En concreto, la investigación detectó que 38.570 de los hombres cuyos registros fueron examinados desarrollaron cáncer de próstata entre 2009 y 2012. De estos hombres, 284 tenía recetada la terapia de reemplazo de testosterona antes de que fueran diagnosticados con cáncer de próstata. Sus registros fueron comparados con 192.838 hombres que no desarrollaron cáncer de próstata, de los cuales 1.378 habían utilizado la terapia de testosterona.

Los investigadores observaron que, si bien su análisis inicial mostró un repunte (del 35 por ciento) en el cáncer de próstata en los hombres, poco después de iniciar el tratamiento, el aumento fue sólo en los cánceres de próstata que estaban en bajo riesgo de propagación y fue probablemente el resultado de más visitas al médico y biopsias realizadas desde el principio.
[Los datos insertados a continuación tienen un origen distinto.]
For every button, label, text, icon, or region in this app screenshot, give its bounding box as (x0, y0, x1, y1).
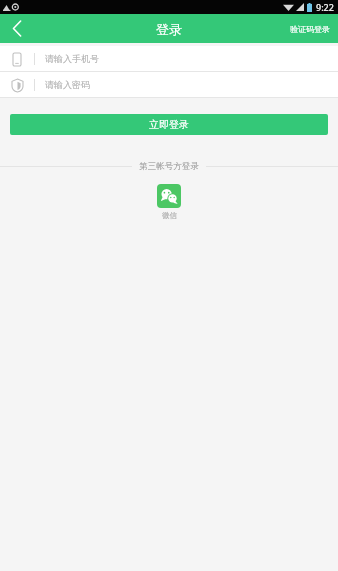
button[interactable]: 请输入密码 (0, 72, 338, 97)
staticText: 请输入手机号 (45, 53, 99, 64)
staticText: 验证码登录 (290, 24, 330, 34)
staticText: 立即登录 (149, 118, 189, 131)
button[interactable]: 验证码登录 (282, 18, 338, 40)
staticText: 微信 (162, 211, 177, 220)
button[interactable]: 请输入手机号 (0, 46, 338, 71)
button[interactable]: WeChat login (155, 182, 183, 222)
staticText: 第三帐号方登录 (139, 161, 199, 172)
staticText: 登录 (156, 21, 182, 37)
staticText: 9:22 (316, 1, 334, 13)
staticText: 请输入密码 (45, 79, 90, 90)
button[interactable]: 立即登录 (10, 114, 328, 135)
button[interactable]: Back (0, 14, 34, 43)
Los autores destacaron que la reducción a largo plazo de la enfermedad agresiva sólo se observó en los hombres después de más de un año de uso de testosterona y el riesgo de cáncer de próstata no difirió entre los geles y otros tipos de preparaciones del medicamento.

“En general, nuestro estudio sugiere que lo que es mejor para la salud de los hombres es mantener los niveles de testosterona equilibrados y dentro de un rango normal”, afirma Loeb, que sugiere que los hombres con niveles de testosterona inferiores a 350 nanogramos por decilitro y síntomas deben consultar a un médico acerca de si deberían considerar la terapia de testosterona.

Para el estudio, los autores emparejaron y analizaron datos del Registro Nacional de Cáncer de Próstata y el Registro de Prescripción de Medicamentos de Suecia. El país es uno de los pocos en el mundo que contiene información detallada sobre el cáncer y recetas de medicamentos para toda su población.

Loeb dice que el equipo planea más estudios para determinar por qué los niveles bajos de testosterona pueden desencadenar el cáncer de próstata agresivo y por qué el mantenimiento de los niveles normales puede proteger contra la enfermedad agresiva.